Developed through decades of research by leading language and cognitive scientists, Pearson’s automated scoring engines provide consistent, accurate, and timely feedback on automated tests. These technologies can be easily integrated into a variety of systems for scoring any amount of spoken or written language.
Knowledge Analysis Technologies™ (KAT)
The technology underlying Summary Street, Intelligent Essay Assessor (IEA), and WriteToLearn is based on the KAT engine, including Pearson’s unique implementation of Latent Semantic Analysis (LSA), an approach that is trained to measure the semantic similarity of words and passages by analyzing large bodies of relevant text. LSA can then closely approximate the degree of similarity of meaning between two texts as judged by human readers.
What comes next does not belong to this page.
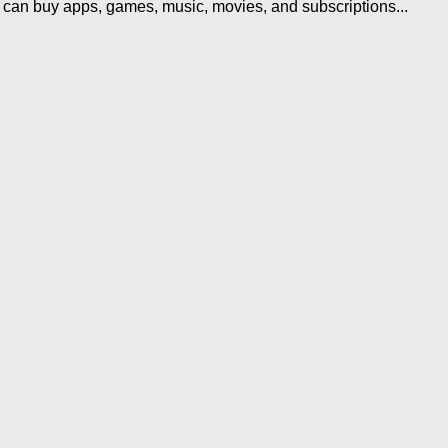
u can buy apps, games, music, movies, and subscriptions...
Intelligent Essay Assessor (IEA)
An Internet-based tool for automatically scoring the quality of electronically submitted essays, IEA uses Pearson’s state-of-the-art Knowledge Analysis Technologies™ (KAT) engine, which automatically evaluates the meaning of text, as well as grammar, style, and mechanics. What’s more, IEA can also evaluate short constructed responses. In tests with thousands of constructed responses, the Intelligent Essay Assessor has proven as reliable as professional human scorers.
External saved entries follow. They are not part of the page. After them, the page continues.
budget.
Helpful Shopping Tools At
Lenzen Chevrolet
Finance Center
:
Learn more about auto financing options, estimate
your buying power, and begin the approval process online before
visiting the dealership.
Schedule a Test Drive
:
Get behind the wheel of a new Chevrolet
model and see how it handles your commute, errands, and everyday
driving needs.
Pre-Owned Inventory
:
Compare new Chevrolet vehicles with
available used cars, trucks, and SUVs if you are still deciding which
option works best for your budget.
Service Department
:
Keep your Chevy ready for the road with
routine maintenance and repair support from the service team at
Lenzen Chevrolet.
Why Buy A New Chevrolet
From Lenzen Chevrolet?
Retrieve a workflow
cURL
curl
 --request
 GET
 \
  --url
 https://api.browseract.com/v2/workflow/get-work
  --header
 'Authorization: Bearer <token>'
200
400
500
Reading Maturity Metric (RMM)
In the past, the only way to automatically evaluate the reading level of a text was to measure the length of the words and sentences and the difficulty of the words used. These methods rely too much on correlative data rather than causative, and ignore the divergence in vocabulary and syntax that occurs as readers advance from elementary school through university level readings. Pearson’s RMM is able to model more accurately the way words are learned through reading. It does a better job of identifying the relative meaning between words in the text, providing a much more accurate measure of complexity for texts of all sizes and types. All of these calculations are done within seconds, allowing you to quickly choose the most appropriate level of text for your middle school classroom, your university level seminar, or your children at home.
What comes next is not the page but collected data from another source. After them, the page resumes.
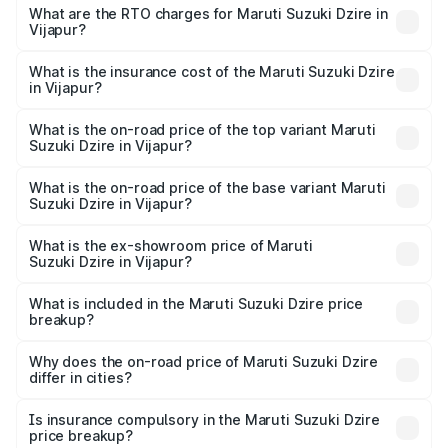
₹6.26 Lakhs and ₹9.31 Lakhs. On-road prices vary across
What are the RTO charges for Maruti Suzuki Dzire in
Vijapur?
cities based on registration fees, insurance, and other
The RTO Charges for the base variant of Maruti
optional charges.
Suzuki Dzire in Vijapur will be ₹43.02 thousands.
What is the insurance cost of the Maruti Suzuki Dzire
in Vijapur?
The insurance cost for the base variant of Maruti
Suzuki Dzire in Vijapur is ₹38.40 thousands
What is the on-road price of the top variant Maruti
Suzuki Dzire in Vijapur?
The top variant is ZXI Plus AMT and the on-road price is
₹10.33 lakhs Lakh in Vijapur.
What is the on-road price of the base variant Maruti
Suzuki Dzire in Vijapur?
The base variant is VXI and the on-road price is ₹7.98
lakhs Lakh in Vijapur.
What is the ex-showroom price of Maruti
Suzuki Dzire in Vijapur?
The ex-showroom price of the base variant of Maruti
Suzuki Dzire in Vijapur is ₹7.17 lakhs.
What is included in the Maruti Suzuki Dzire price
breakup?
The price breakup includes ex-showroom price, RTO
charges, insurance, road tax, handling fees, and optional
Why does the on-road price of Maruti Suzuki Dzire
differ in cities?
accessories.
On-road prices vary due to differences in state RTO
charges, taxes, and insurance costs.
Is insurance compulsory in the Maruti Suzuki Dzire
price breakup?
The Versant testing system, based on the patented Versant technology, uses a speech processing system specifically designed to analyze speech in a manner that distinguishes between native and non-native speakers. In addition to recognizing words, the system also locates and evaluates relevant segments, syllables, and phrases in speech. Statistical modeling techniques are applied to assess the spoken performance. With an average of 0.97 correlation across Versant tests, the computer-generated Versant test scores are virtually indistinguishable from human scoring.